WHAT YOU NEED TO DO. With "Карьера" as the search word, show every line of the material that has it.

EXTRACTED DATA.
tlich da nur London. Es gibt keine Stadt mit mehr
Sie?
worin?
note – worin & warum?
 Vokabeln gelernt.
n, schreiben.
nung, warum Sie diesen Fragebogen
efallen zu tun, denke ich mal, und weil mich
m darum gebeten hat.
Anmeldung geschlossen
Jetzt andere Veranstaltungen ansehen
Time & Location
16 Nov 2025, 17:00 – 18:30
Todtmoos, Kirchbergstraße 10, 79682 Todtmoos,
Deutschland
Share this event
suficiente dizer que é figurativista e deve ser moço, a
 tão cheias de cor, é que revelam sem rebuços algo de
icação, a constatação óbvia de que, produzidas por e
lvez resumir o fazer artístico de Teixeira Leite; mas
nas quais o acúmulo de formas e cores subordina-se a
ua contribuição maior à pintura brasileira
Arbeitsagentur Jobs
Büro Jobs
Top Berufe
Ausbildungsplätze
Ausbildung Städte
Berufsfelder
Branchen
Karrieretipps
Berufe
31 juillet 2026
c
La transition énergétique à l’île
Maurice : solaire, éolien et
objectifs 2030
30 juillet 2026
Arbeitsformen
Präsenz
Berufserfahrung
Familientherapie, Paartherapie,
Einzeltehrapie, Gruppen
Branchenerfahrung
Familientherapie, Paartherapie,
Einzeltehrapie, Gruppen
--
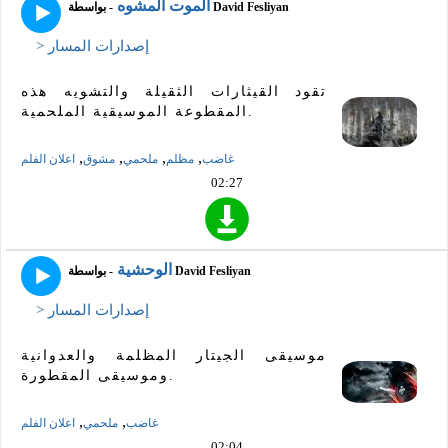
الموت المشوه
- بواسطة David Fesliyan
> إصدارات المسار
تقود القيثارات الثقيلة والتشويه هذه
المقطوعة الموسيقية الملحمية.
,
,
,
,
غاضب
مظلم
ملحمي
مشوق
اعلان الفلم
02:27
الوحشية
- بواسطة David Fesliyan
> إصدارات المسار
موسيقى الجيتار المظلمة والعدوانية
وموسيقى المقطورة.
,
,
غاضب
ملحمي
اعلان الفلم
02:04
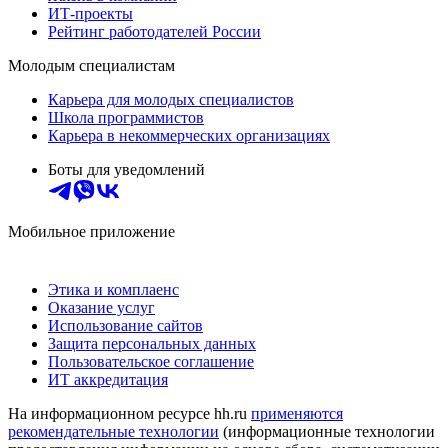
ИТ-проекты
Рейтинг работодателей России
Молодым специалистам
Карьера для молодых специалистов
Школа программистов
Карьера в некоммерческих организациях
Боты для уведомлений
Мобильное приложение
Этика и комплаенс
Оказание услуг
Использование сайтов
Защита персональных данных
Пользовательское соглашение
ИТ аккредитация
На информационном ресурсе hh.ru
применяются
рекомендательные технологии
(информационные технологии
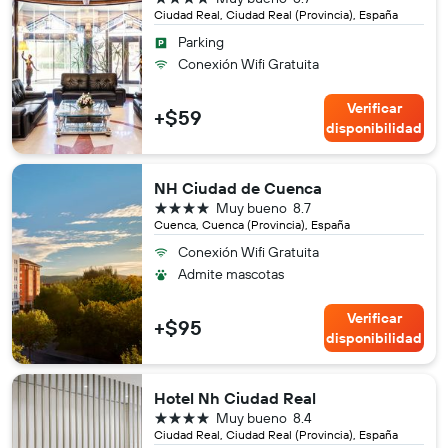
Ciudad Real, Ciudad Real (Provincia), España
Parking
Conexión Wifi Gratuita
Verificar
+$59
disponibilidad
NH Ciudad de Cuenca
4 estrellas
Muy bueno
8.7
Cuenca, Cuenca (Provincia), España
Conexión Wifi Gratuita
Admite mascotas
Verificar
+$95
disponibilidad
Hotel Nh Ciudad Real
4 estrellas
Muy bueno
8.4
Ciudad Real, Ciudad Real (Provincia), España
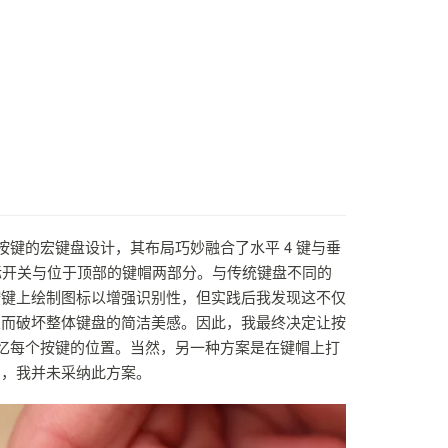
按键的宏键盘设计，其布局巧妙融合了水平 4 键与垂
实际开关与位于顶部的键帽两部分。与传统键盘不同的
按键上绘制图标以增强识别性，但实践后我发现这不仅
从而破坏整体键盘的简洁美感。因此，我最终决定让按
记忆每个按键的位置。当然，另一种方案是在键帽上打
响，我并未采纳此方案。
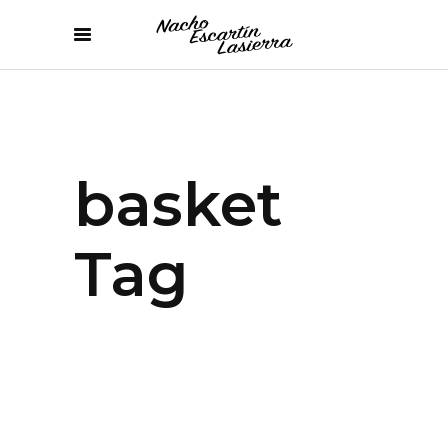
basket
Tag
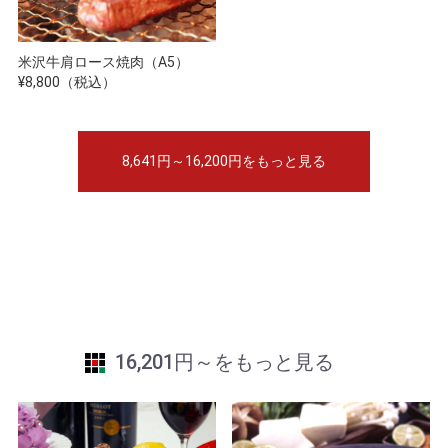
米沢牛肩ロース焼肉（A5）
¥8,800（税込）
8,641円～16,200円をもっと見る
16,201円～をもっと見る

REPLY TO THE TASK.
Карьера для молодых специалистов
Карьера в некоммерческих организациях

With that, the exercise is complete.